### What this task involves
The answer should match the entries below word for word, minus their pictures.

### Data for analysis

++++

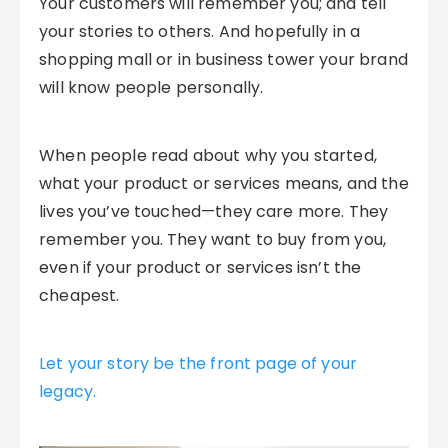
Your customers will remember you; and tell
your stories to others. And hopefully in a
shopping mall or in business tower your brand
will know people personally.
When people read about why you started,
what your product or services means, and the
lives you’ve touched—they care more. They
remember you. They want to buy from you,
even if your product or services isn’t the
cheapest.
Let your story be the front page of your
legacy.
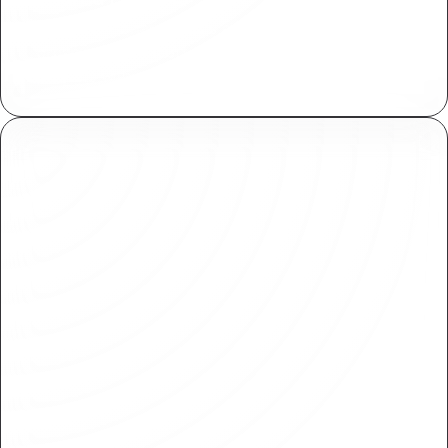
Centrally manage assets across your
organization. Import and reuse within various
projects with ease.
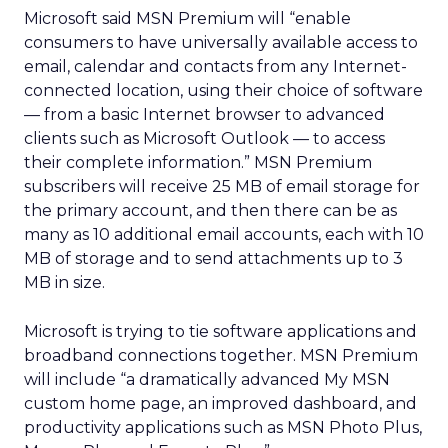
Microsoft said MSN Premium will “enable
consumers to have universally available access to
email, calendar and contacts from any Internet-
connected location, using their choice of software
— from a basic Internet browser to advanced
clients such as Microsoft Outlook — to access
their complete information.” MSN Premium
subscribers will receive 25 MB of email storage for
the primary account, and then there can be as
many as 10 additional email accounts, each with 10
MB of storage and to send attachments up to 3
MB in size.
Microsoft is trying to tie software applications and
broadband connections together. MSN Premium
will include “a dramatically advanced My MSN
custom home page, an improved dashboard, and
productivity applications such as MSN Photo Plus,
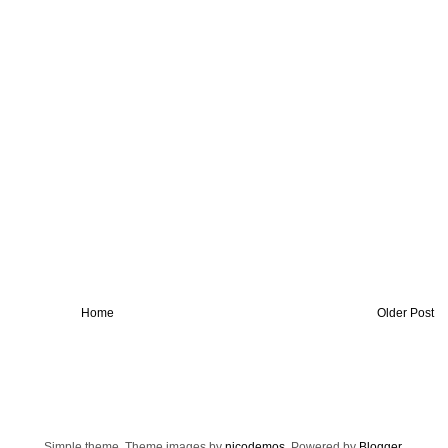
Home
Older Post
Simple theme. Theme images by
nicodemos
. Powered by
Blogger
.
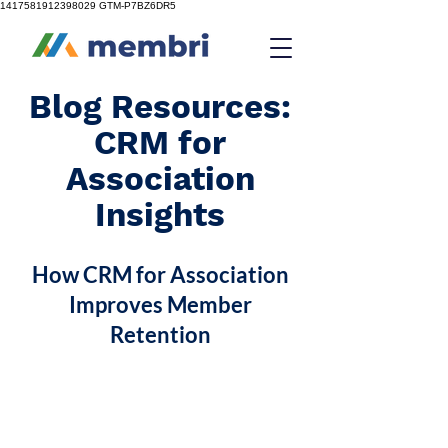
1417581912398029
GTM-P7BZ6DR5
Blog Resources:
CRM for
Association
Insights
How CRM for Association
Improves Member
Retention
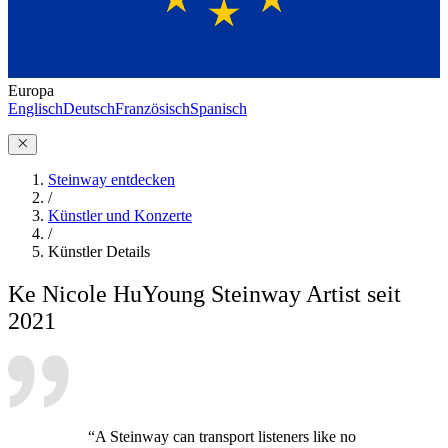
Europa
Englisch
Deutsch
Französisch
Spanisch
Steinway entdecken
/
Künstler und Konzerte
/
Künstler Details
Ke Nicole Hu
Young Steinway Artist seit
2021
“A Steinway can transport listeners like no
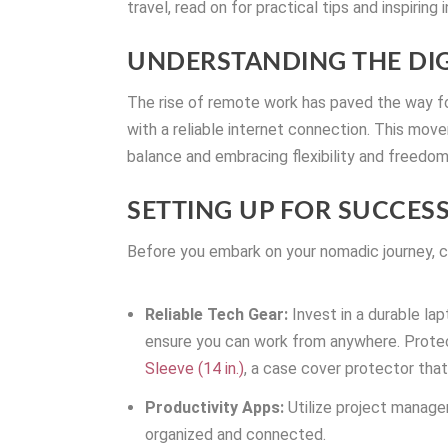
travel, read on for practical tips and inspiring 
UNDERSTANDING THE D
The rise of remote work has paved the way fo
with a reliable internet connection. This movem
balance and embracing flexibility and freedom
SETTING UP FOR SUCCES
Before you embark on your nomadic journey, c
Reliable Tech Gear:
Invest in a durable la
ensure you can work from anywhere. Prote
Sleeve (14 in.)
, a case cover protector that’
Productivity Apps:
Utilize project manage
organized and connected.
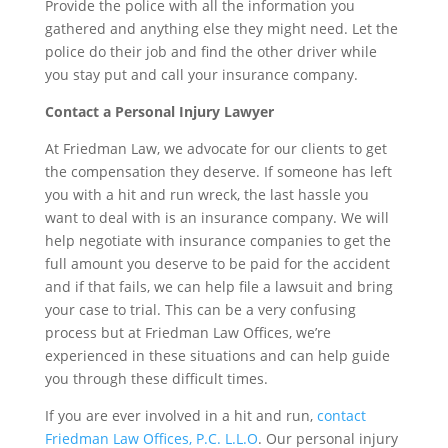
Provide the police with all the information you
gathered and anything else they might need. Let the
police do their job and find the other driver while
you stay put and call your insurance company.
Contact a Personal Injury Lawyer
At Friedman Law, we advocate for our clients to get
the compensation they deserve. If someone has left
you with a hit and run wreck, the last hassle you
want to deal with is an insurance company. We will
help negotiate with insurance companies to get the
full amount you deserve to be paid for the accident
and if that fails, we can help file a lawsuit and bring
your case to trial. This can be a very confusing
process but at Friedman Law Offices, we’re
experienced in these situations and can help guide
you through these difficult times.
If you are ever involved in a hit and run,
contact
Friedman Law Offices, P.C. L.L.O
. Our personal injury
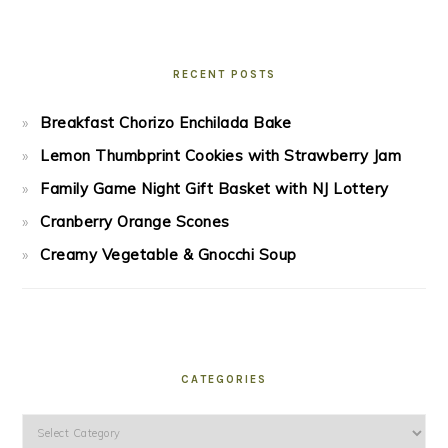
RECENT POSTS
Breakfast Chorizo Enchilada Bake
Lemon Thumbprint Cookies with Strawberry Jam
Family Game Night Gift Basket with NJ Lottery
Cranberry Orange Scones
Creamy Vegetable & Gnocchi Soup
CATEGORIES
Categories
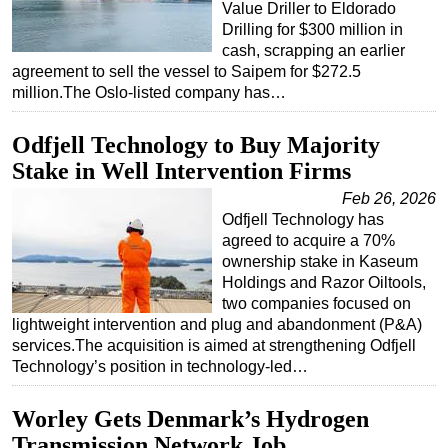
Value Driller to Eldorado
Subsea
Drilling for $300 million in
cash, scrapping an earlier
Deepwater
agreement to sell the vessel to Saipem for $272.5
million.The Oslo-listed company has…
Shallow Water
Drilling
Odfjell Technology to Buy Majority
Rigs
Stake in Well Intervention Firms
Decommissioning
Feb 26, 2026
Odfjell Technology has
Drilling Hardware
agreed to acquire a 70%
Production
ownership stake in Kaseum
Holdings and Razor Oiltools,
Well Operations
two companies focused on
Workover
lightweight intervention and plug and abandonment (P&A)
services.The acquisition is aimed at strengthening Odfjell
FPSO
Technology’s position in technology-led…
Events
Advertise
Worley Gets Denmark’s Hydrogen
Transmission Network Job
OE TV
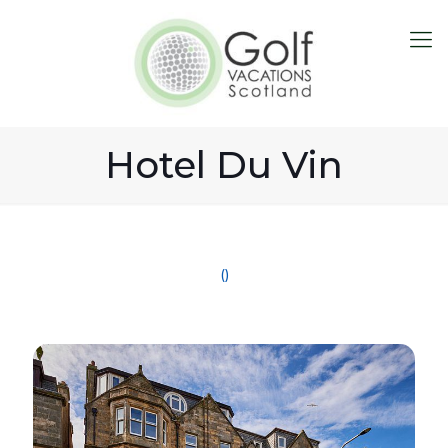
Hotel Du Vin
()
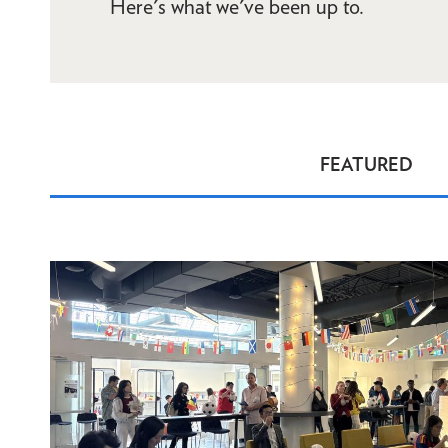
Here's what we've been up to.
FEATURED
News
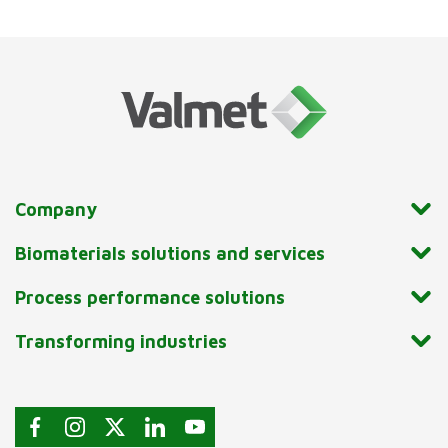
Company
Biomaterials solutions and services
Process performance solutions
Transforming industries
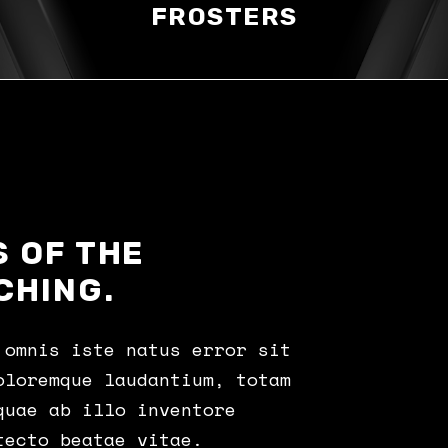
FROSTERS
 OF THE
CHING.
 omnis iste natus error sit
oloremque laudantium, totam
quae ab illo inventore
tecto beatae vitae.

++++

### Task result
Your customers will remember you; and tell
your stories to others. And hopefully in a
shopping mall or in business tower your brand
will know people personally.
When people read about why you started,
what your product or services means, and the
lives you’ve touched—they care more. They
remember you. They want to buy from you,
even if your product or services isn’t the
cheapest.
Let your story be the front page of your
legacy.
Centrally manage assets across your
organization. Import and reuse within various
projects with ease.
Microsoft said MSN Premium will “enable
consumers to have universally available access to
email, calendar and contacts from any Internet-
connected location, using their choice of software
— from a basic Internet browser to advanced
clients such as Microsoft Outlook — to access
their complete information.” MSN Premium
subscribers will receive 25 MB of email storage for
the primary account, and then there can be as
many as 10 additional email accounts, each with 10
MB of storage and to send attachments up to 3
MB in size.
Microsoft is trying to tie software applications and
broadband connections together. MSN Premium
will include “a dramatically advanced My MSN
custom home page, an improved dashboard, and
productivity applications such as MSN Photo Plus,
Home
Older Post
Simple theme. Theme images by
nicodemos
. Powered by
Blogger
.
1417581912398029
GTM-P7BZ6DR5
Blog Resources:
CRM for
Association
Insights
How CRM for Association
Improves Member
Retention
Europa
Englisch
Deutsch
Französisch
Spanisch
Steinway entdecken
/
Künstler und Konzerte
/
Künstler Details
Ke Nicole Hu
Young Steinway Artist seit
2021
“A Steinway can transport listeners like no
travel, read on for practical tips and inspiring 
UNDERSTANDING THE D
The rise of remote work has paved the way fo
with a reliable internet connection. This movem
balance and embracing flexibility and freedom
SETTING UP FOR SUCCES
Before you embark on your nomadic journey, c
Reliable Tech Gear:
Invest in a durable la
ensure you can work from anywhere. Prote
Sleeve (14 in.)
, a case cover protector that’
Productivity Apps:
Utilize project manage
organized and connected.
Provide the police with all the information you
gathered and anything else they might need. Let the
police do their job and find the other driver while
you stay put and call your insurance company.
Contact a Personal Injury Lawyer
At Friedman Law, we advocate for our clients to get
the compensation they deserve. If someone has left
you with a hit and run wreck, the last hassle you
want to deal with is an insurance company. We will
help negotiate with insurance companies to get the
full amount you deserve to be paid for the accident
and if that fails, we can help file a lawsuit and bring
your case to trial. This can be a very confusing
process but at Friedman Law Offices, we’re
experienced in these situations and can help guide
you through these difficult times.
If you are ever involved in a hit and run,
contact
Friedman Law Offices, P.C. L.L.O
. Our personal injury
RECENT POSTS
Breakfast Chorizo Enchilada Bake
Lemon Thumbprint Cookies with Strawberry Jam
Family Game Night Gift Basket with NJ Lottery
Cranberry Orange Scones
Creamy Vegetable & Gnocchi Soup
CATEGORIES
Categories
Value Driller to Eldorado
Subsea
Drilling for $300 million in
cash, scrapping an earlier
Deepwater
agreement to sell the vessel to Saipem for $272.5
million.The Oslo-listed company has…
Shallow Water
Drilling
Odfjell Technology to Buy Majority
Rigs
Stake in Well Intervention Firms
Decommissioning
Feb 26, 2026
Odfjell Technology has
Drilling Hardware
agreed to acquire a 70%
Production
ownership stake in Kaseum
Holdings and Razor Oiltools,
Well Operations
two companies focused on
Workover
lightweight intervention and plug and abandonment (P&A)
services.The acquisition is aimed at strengthening Odfjell
FPSO
Technology’s position in technology-led…
Events
Advertise
Worley Gets Denmark’s Hydrogen
Transmission Network Job
OE TV
Hotel Du Vin
()
Here's what we've been up to.
FEATURED
News
Company
Biomaterials solutions and services
Process performance solutions
Transforming industries
FROSTERS
 OF THE
CHING.
 omnis iste natus error sit
oloremque laudantium, totam
quae ab illo inventore
tecto beatae vitae.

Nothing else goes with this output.